III. SUSAN OU SONTAG

Saí da sessão de Os mortos não morrem, a produção mais recente de Jim Jarmusch, com um gosto estranho na boca – aquela sensação de que você acabou de provar uma comida que podia ter sido deliciosa, mas que tinha sal demais. Rápido, entendi: o que podia ter sido um filme genial e engraçadíssimo sobre justiça climática, era apenas mais um exercício de crítica ao consumo. A conclusão de Jarmusch (atenção para o spoiler) é que o mundo vai acabar porque as pessoas consomem demais. Num tom moralista, o diretor responsabiliza as pessoas e seu vício em wi-fi ou café pela hecatombe climática – e não as grandes corporações que exploram as pessoas e destroem o planeta em escala global. Alguns textos de Sontag me dão uma sensação semelhante de anticlímax. Se ela foi inspiradora em filosofia e estética, por exemplo, ela deixa a desejar em dois temas aos quais ela dedicou atenção particular: comunismo e feminismo.

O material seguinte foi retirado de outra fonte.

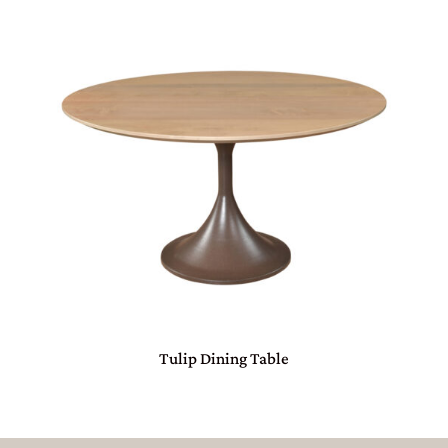
Tulip Dining Table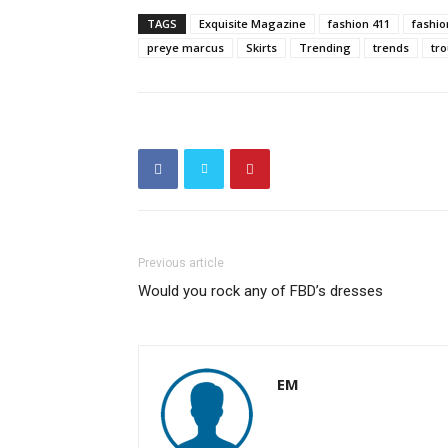
TAGS
Exquisite Magazine
fashion 411
fashi
preye marcus
Skirts
Trending
trends
tr
Previous article
Would you rock any of FBD’s dresses
EM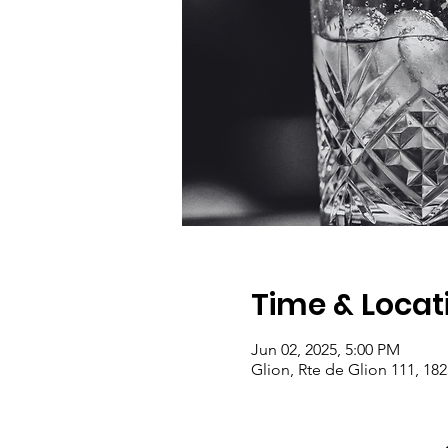
Time & Locat
Jun 02, 2025, 5:00 PM
Glion, Rte de Glion 111, 182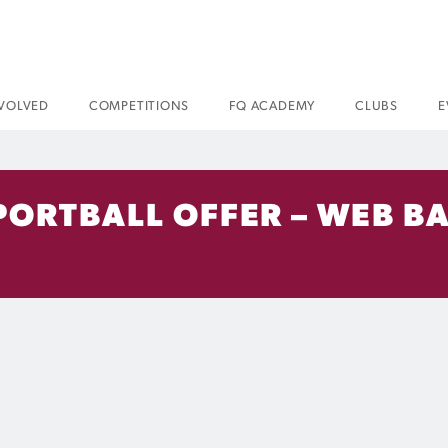
NVOLVED
COMPETITIONS
FQ ACADEMY
CLUBS
E
PORTBALL OFFER – WEB B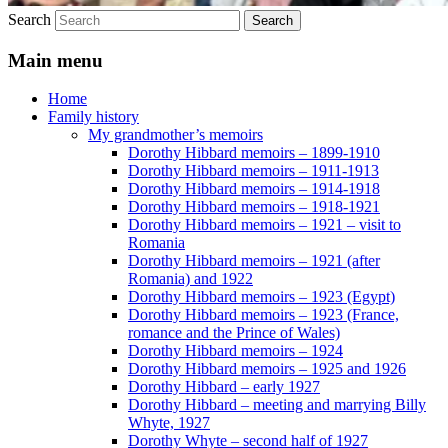
Search
Main menu
Home
Family history
My grandmother’s memoirs
Dorothy Hibbard memoirs – 1899-1910
Dorothy Hibbard memoirs – 1911-1913
Dorothy Hibbard memoirs – 1914-1918
Dorothy Hibbard memoirs – 1918-1921
Dorothy Hibbard memoirs – 1921 – visit to
Romania
Dorothy Hibbard memoirs – 1921 (after
Romania) and 1922
Dorothy Hibbard memoirs – 1923 (Egypt)
Dorothy Hibbard memoirs – 1923 (France,
romance and the Prince of Wales)
Dorothy Hibbard memoirs – 1924
Dorothy Hibbard memoirs – 1925 and 1926
Dorothy Hibbard – early 1927
Dorothy Hibbard – meeting and marrying Billy
Whyte, 1927
Dorothy Whyte – second half of 1927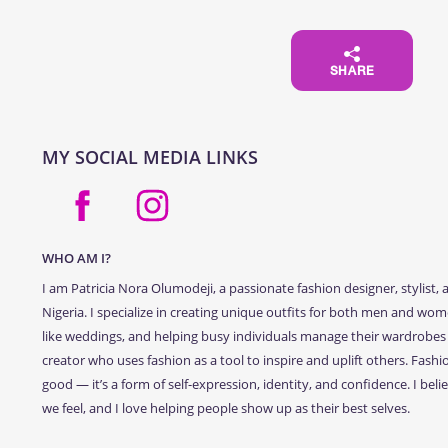
SHARE
MY SOCIAL MEDIA LINKS
WHO AM I?
I am Patricia Nora Olumodeji, a passionate fashion designer, stylis
Nigeria. I specialize in creating unique outfits for both men and wome
like weddings, and helping busy individuals manage their wardrobes 
creator who uses fashion as a tool to inspire and uplift others. Fashio
good — it’s a form of self-expression, identity, and confidence. I bel
we feel, and I love helping people show up as their best selves.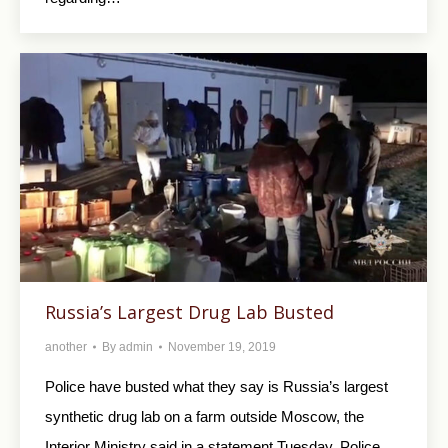
Russia’s Largest Drug Lab Busted
another
By
admin
November 19, 2019
Police have busted what they say is Russia’s largest
synthetic drug lab on a farm outside Moscow, the
Interior Ministry said in a statement Tuesday. Police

Em 2016, no artigo Dietrich, Riefenstahl, Arbus, o pesquisador e professor da Universidade de Hartford, Jörg Colberg, escreveu que “biografias podem oferecer um insight verdadeiro sobre esses artistas apenas se o leitor fizer um trabalho de aprofundamento, depois de lê-las”. Algumas contradições internas de Sontag se refletem nos seus textos políticos, e exigem uma nova aproximação desses escritos (“um trabalho de aprofundamento”, como diz Colberg), que navegue fora da mistificação da pessoa da autora.

Ainda que a própria Sontag se reconhecesse, até os anos 1970, como socialista – “Foi o capítulo no qual Fantine (em Os miseráveis, de Victor Hugo) é obrigada a vender seu cabelo que fez de mim uma socialista” [nota 2] –, e descrevesse a si própria como “intelectual radical”, essa não é a leitura que faço dos seus escritos. O filósofo alemão Ernst Bloch, em O princípio esperança (Das prinzip hoffnung, 1954), vai dizer que “a verdadeira gênesis não está no começo e, sim, no fim, e ela só começa quando a sociedade cria uma existência radical. Isso significa se ocupar da raiz das coisas” (tradução minha). Sontag, cujo foco crítico foi muitas vezes apenas o consumismo e/ou os costumes burgueses, abriu mão de interpretações verdadeiramente radicais no sentido blochiano – de que radical é aquele ou aquela que produz um entendimento de mundo que não confunde o sintoma (consumismo) com a doença (o modo de produção capitalista). Essa era a prática de muitos outros dos intelectuais ligados à new left estadunidense que tinham, quando tinham, uma análise de poder bem fácil de desmontar.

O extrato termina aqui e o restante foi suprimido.